- - Wednesday, June 3, 2015

Virginia Peacock was so very tired. The journey she began with her husband, David, a combat flight medic wounded in Afghanistan, went from caring for a shoulder injury to coping with the invisible, unpredictable and little understood wounds of PTSD and traumatic brain injury.

David’s symptoms — memory lapses, fatigue, balance dysfunctions and suicidal thoughts — surfaced over time and it wasn’t until well after he had returned home that he was diagnosed with a brain injury.

Virginia relentlessly fought to get treatments for her husband, made more difficult by the delayed discovery.

She waded deep into the vast VA system to obtain earned benefits and compensation, and pushed hard on her husband to find his inner strength and best self.

Along the way, dark thoughts began to surface in Virginia’s own mind. It had all become so exhausting and so overwhelming that she wondered if there were any reasons to go on.

Although she had done everything she could to counter David’s thoughts of self-harm, here she was facing similar ideations.

Most troubling of all were the signs that David’s injuries and her anxiety were starting to negatively affect their son.

What pulled her back, said Virginia, was a wonderful Caregiver Coordinator with the VA caregiver program, who found VA counselors to help her.

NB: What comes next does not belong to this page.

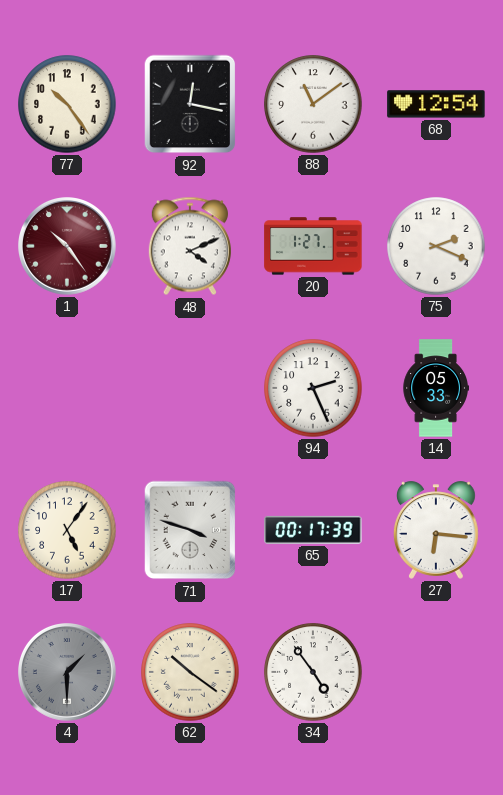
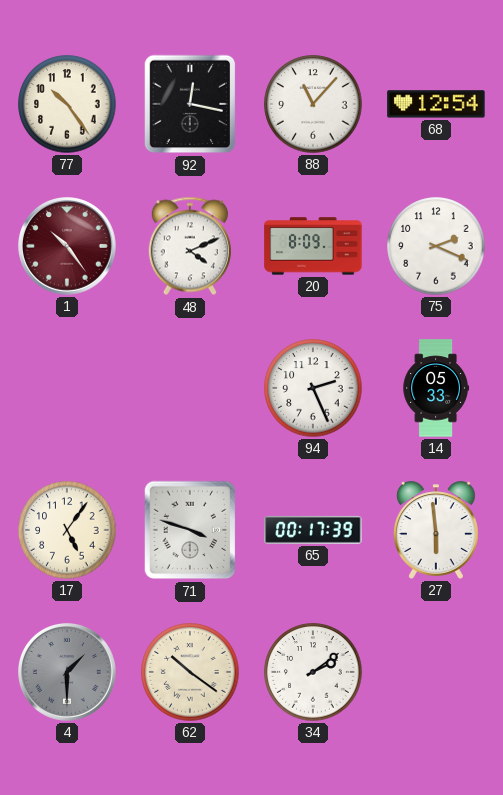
88: 11:09 -> 11:07
20: 1:27 -> 8:09
27: 6:16 -> 5:59
34: 4:54 -> 2:09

As she gained more stability, her boss from her job as a psychiatric and pediatric nurse that she had been forced to leave to care for David offered her a position with a flexible schedule.

Virginia believes that leaving that job, and the connectivity it provided, had affected her mentally and physically. Reuniting with her work, she felt less isolated as a caregiver and felt more joy — she had always loved providing pediatric care.

In her role as a Dole Caregiver Fellow, Virginia hopes to shed more light on the mental health issues faced by caregivers and their families, especially children, who are reportedly experiencing higher levels of anxiety and depression. She strongly desires to find ways to help the entire wounded warrior community heal.